Myth: site speed is the only benefit of a headless commerce solution

The lightning-fast page load speeds that headless commerce and progressive web applications (PWAs) unlock does produce dazzling benefits that directly boost your most important eCommerce KPIs, including conversion rate and average order value.

But there are many other benefits to headless commerce and PWAs than just speed gains. The ability to go mobile-first and create a native app-like experience on a mobile browser can pay dividends, especially if your marketing team is investing money in social media advertising. Your ads may be working, but if users are met with a store not optimized for their device, they’ll bounce.

A headless commerce solution can also support your webstore during high traffic moments such as sales, Black Friday Cyber Monday, or influencer marketing efforts. By using Jamstack, a content delivery network (CDN), and static generation you can eliminate traditional origin server issues known for crashing or underperforming when overwhelmed.

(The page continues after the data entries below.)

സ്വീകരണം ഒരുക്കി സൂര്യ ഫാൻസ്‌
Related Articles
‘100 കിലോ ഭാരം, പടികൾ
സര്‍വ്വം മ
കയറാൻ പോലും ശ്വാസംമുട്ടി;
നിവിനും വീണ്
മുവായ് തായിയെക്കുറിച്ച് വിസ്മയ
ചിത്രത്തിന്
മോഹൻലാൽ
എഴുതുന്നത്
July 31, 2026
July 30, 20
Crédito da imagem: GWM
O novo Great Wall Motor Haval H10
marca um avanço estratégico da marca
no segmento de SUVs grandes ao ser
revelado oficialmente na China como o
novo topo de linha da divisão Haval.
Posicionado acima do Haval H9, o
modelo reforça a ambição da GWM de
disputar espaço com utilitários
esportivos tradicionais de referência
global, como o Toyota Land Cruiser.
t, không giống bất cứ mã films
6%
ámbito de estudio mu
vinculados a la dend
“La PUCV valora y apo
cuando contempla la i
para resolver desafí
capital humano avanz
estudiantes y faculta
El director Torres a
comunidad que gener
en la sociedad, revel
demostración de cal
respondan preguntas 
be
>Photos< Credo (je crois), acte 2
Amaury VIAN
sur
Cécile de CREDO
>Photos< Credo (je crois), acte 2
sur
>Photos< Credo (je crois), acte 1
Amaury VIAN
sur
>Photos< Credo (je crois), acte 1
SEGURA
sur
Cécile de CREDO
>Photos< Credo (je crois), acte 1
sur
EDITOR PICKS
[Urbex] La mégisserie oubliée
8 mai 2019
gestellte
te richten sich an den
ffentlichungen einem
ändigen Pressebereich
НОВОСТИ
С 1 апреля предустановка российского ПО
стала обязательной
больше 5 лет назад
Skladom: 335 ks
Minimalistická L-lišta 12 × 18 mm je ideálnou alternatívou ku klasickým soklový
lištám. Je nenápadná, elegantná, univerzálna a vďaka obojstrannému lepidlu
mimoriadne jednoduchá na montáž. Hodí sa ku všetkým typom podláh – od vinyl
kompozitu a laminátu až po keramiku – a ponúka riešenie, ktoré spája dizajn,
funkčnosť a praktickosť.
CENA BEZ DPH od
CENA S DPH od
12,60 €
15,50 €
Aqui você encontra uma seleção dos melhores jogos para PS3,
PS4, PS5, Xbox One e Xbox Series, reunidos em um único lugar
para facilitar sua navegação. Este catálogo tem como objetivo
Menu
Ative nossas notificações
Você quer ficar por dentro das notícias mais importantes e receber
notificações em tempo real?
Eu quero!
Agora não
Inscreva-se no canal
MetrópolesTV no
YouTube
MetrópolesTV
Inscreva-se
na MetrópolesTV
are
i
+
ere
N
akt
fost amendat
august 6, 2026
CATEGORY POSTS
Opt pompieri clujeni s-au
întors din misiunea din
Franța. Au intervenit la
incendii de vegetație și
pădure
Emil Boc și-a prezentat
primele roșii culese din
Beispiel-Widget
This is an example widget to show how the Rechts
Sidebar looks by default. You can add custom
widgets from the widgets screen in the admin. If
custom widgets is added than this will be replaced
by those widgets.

Headless commerce solutions don't only shine on the frontend, there are also many behind-the-scenes benefits to the dev workflow. Traditionally, without a headless solution, the developers on your team are tasked with the responsibility of maintaining different codebases for mobile and desktop and the various APIs of your tech stack tools, such as your PIM and CMS.

Both your PIM and CMS each individually have their own type of API “limits.” API limits, or rate limits, enforce a certain number of API requests per second per user. This can result in painful “eventual consistency” which creates a lag time between the up-to-date information on the backend that’s making its way to what your customers see on the frontend.

Leveraging a true headless commerce platform can simplify and drastically reduce those issues. Not only will it consolidate backend management into one codebase across devices, but it can also ingest data from across your stack and allow communication between disparate tools and the frontend.

Some platforms such as Nacelle can also consolidate your various APIs, drastically improving eventual consistency—think a possible delay of seconds or minutes, instead of hours or days. This creates a clean, streamlined flow for developers and frees up time for other projects.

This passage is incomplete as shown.